**Task brief:**
Omitting any pictures, transcribe the entries below exactly.

= = =

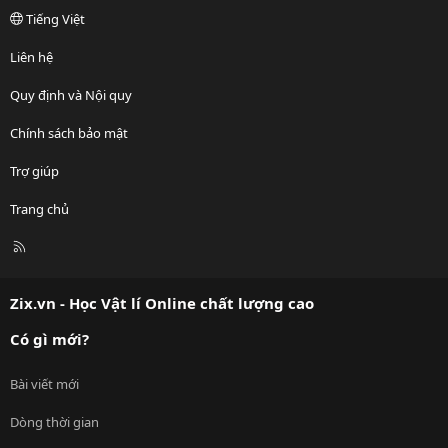
Tiếng Việt
Liên hệ
Quy định và Nội quy
Chính sách bảo mật
Trợ giúp
Trang chủ
R
S
S
Zix.vn - Học Vật lí Online chất lượng cao
Có gì mới?
Bài viết mới
Dòng thời gian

= = =

**Written answer:**
Tiếng Việt
Liên hệ
Quy định và Nội quy
Chính sách bảo mật
Trợ giúp
Trang chủ
R
S
S
Zix.vn - Học Vật lí Online chất lượng cao
Có gì mới?
Bài viết mới
Dòng thời gian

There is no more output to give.